The recruits graduated at Parris Island, S.C., closing the “experiment,” however the Marines are discussing plans for a permanent change that could go into effect as early as next year, Fox News reported.
The first in Marine Corps history, a female platoon was merged with five male platoons to train as one combined battalion and reside in the same housing complex, although they did occupy separate floors. In the past, female Marine recruits would reside in a completely different section of the base.
Lt. Gen. David Berger, the general nominated to lead the Marine Corps said, “I talked to the commandant this morning about it and… I said, ‘We have to look at this for perhaps next year,’ and he said, ‘Absolutely. I think it’s a discussion that he and I will have — and the Marine Corps will have.”
“The statistics… for this company were the same as every other company — a few areas higher, a few areas lower — but it went great,” Berger added.
— Military Times (@MilitaryTimes) March 31, 2019
Brig. Gen. James Glynn, commander of Marine Corps Recruit Depot Parris Island, said, “the intense training needed to “make a Marine” stayed the same. But, because all six platoons in Company I — one all-female and five all-male — were located in the same building complex, they saw each other a bit more. They ate at the same chow hall and marched to meals together. When they got up for physical fitness in the morning, the platoons lined up together.”
When asked if the Marines would do this again, Glynn responded, “The jury is still out on that. As conditions permit in the future, we could pursue it. No one looked at this and said we don’t want to do it again.”
The Marines are the last branch of the military that separates its male and female recruits during boot camp, according to the Marine Corps Times.

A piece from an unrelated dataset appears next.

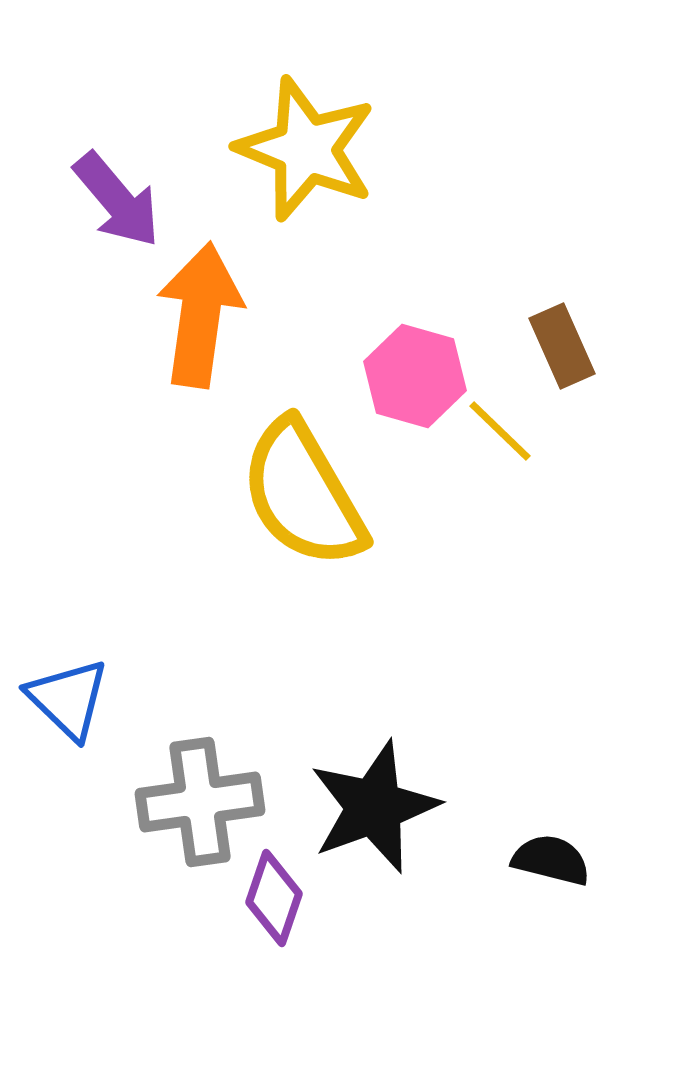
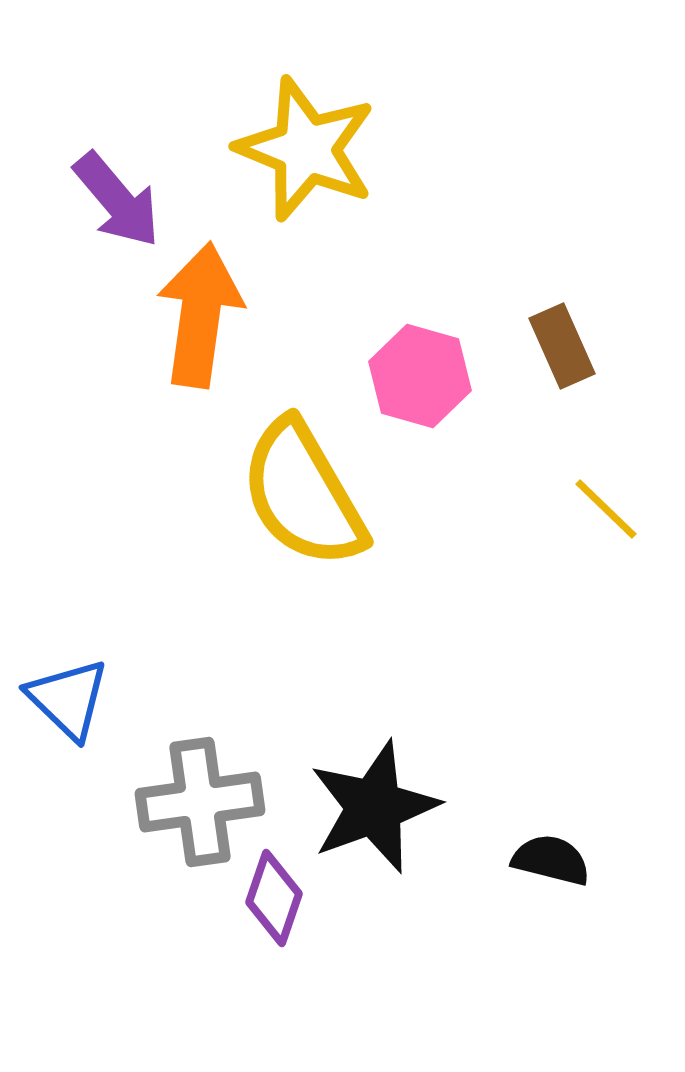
pink hexagon: moved 5 px right
yellow line: moved 106 px right, 78 px down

Those who support the change in policy said that the separation divides the Marines and strains the relationships, but those who oppose the change argue that the separation eliminates distractions during an important time when recruits should be connecting with their drill instructors.
Jessica Hanley, a spokeswoman with the Marine Corps Combat Development Command said, “Combining platoons into a single company this training cycle offered an initial opportunity to assess some opportunities, challenges, outcomes and achievements in training, logistics and resources.”
Pvt. 1st Class Harley Mesiemore, 19, said, “I showed up to train — everybody trains the same. I was focused on myself and getting through the week and just getting out of here.”